In den ersten Wochen nach seiner Einberufung hatte sich der Gefreite Türmer, der damals noch Soldat gewesen war, Vorwürfe gemacht, weil er das Soldatendasein gar nicht so schlecht gefunden hatte. Er hatte nichts auszustehen gehabt. Und sobald er im SPW am Lenkrad saß, war er froh gewesen. Fahren machte ihm Spaß. Und er liebte sein Gefährt, sein Nilpferd, mit dem ihm kein Weg zu steil oder zu sandig war und in dem er sogar über die Elbe schwimmen konnte.
Der Gefreite Türmer fand keinen Schlaf. Seine Hände lagen gefaltet im Schoß, sein rechter Fuß, vor dem Gaspedal auf die Ferse gestellt, war nach rechts gedreht, das linke Bein angezogen, alles wie immer, wenn er wartete. Die meiste Zeit seines anderthalbjährigen Grundwehrdienstes hatte er gewartet. Aber diese Nacht war seine letzte im Feldlager. Morgen würden sie zurück ins Regiment fahren — sozusagen nach Hause —, und dann wären es keine zwei Wochen mehr bis zur Entlassung. Ihn selbst überraschte die Wehmut nicht, die er bei diesem Gedanken empfand. Er hätte sich gern unterhalten. Er liebte es, mit den anderen Fahrern zusammenzustehen, zu rauchen und zu reden, während die Gruppen über den Acker rennen mußten.
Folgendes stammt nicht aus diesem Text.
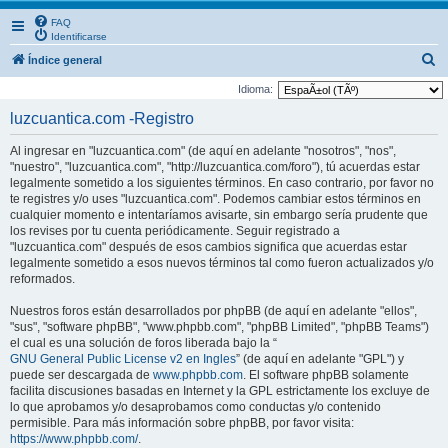
FAQ
Identificarse
B
Índice general
u
Idioma:
s
luzcuantica.com -Registro
c
Al ingresar en "luzcuantica.com" (de aquí en adelante "nosotros", "nos",
a
"nuestro", "luzcuantica.com", "http://luzcuantica.com/foro"), tú acuerdas estar
r
legalmente sometido a los siguientes términos. En caso contrario, por favor no
te registres y/o uses "luzcuantica.com". Podemos cambiar estos términos en
cualquier momento e intentaríamos avisarte, sin embargo sería prudente que
los revises por tu cuenta periódicamente. Seguir registrado a
"luzcuantica.com" después de esos cambios significa que acuerdas estar
legalmente sometido a esos nuevos términos tal como fueron actualizados y/o
reformados.
Nuestros foros están desarrollados por phpBB (de aquí en adelante "ellos",
"sus", "software phpBB", "www.phpbb.com", "phpBB Limited", "phpBB Teams")
el cual es una solución de foros liberada bajo la “
GNU General Public License v2 en Ingles
” (de aquí en adelante "GPL") y
puede ser descargada de
www.phpbb.com
. El software phpBB solamente
facilita discusiones basadas en Internet y la GPL estrictamente los excluye de
lo que aprobamos y/o desaprobamos como conductas y/o contenido
permisible. Para más información sobre phpBB, por favor visita:
https://www.phpbb.com/
.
Der Gefreite Türmer reckte sich. Die Lehne seines Sitzes hatte links eine Mulde. Andere Fahrer nannten das einen» Krüppelsitz«. Der Gefreite Türmer aber hatte den Fahrersitz bequem gefunden und die Mulde im Laufe seiner Dienstzeit weiter vertieft. Die Lehne war zu seiner Lehne geworden, wie auch die Fahrerhaube zu seiner Fahrerhaube geworden war. Überhaupt fühlte er sich im SPW wohl.
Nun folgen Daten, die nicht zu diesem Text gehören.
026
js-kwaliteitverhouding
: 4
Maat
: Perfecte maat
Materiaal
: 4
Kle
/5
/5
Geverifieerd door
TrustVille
Der Gefreite Türmer hörte das Atmen seiner Gruppe, die wie eine Großfamilie auf den Abdeckblechen lag oder schräg auf der vorderen Bank oder auf dem Boden, unter dem Sitz des Richtschützen. Auf dem Sitz neben dem Gefreiten Türmer schlief Unteroffizier Thomas, sein Gruppenführer, den Kopf mit dem Stahlhelm gegen die Wand des SPW gelehnt. Ihn würde man für die zerstörten Motoren verantwortlich machen und nach Schwedt ins Militärgefängnis stecken. Denn Unteroffizier Thomas hätte dem Gefreiten Türmer verbieten müssen, den Motor anzulassen, ganz egal wie sehr die Gruppe fror — Mitte April waren die Nächte noch kalt, zumindest im Wald; die Pfützen in den Spurrinnen waren morgens von einer dünnen Eisschicht überzogen. Aber kein Fahrer ließ seine Leute frieren.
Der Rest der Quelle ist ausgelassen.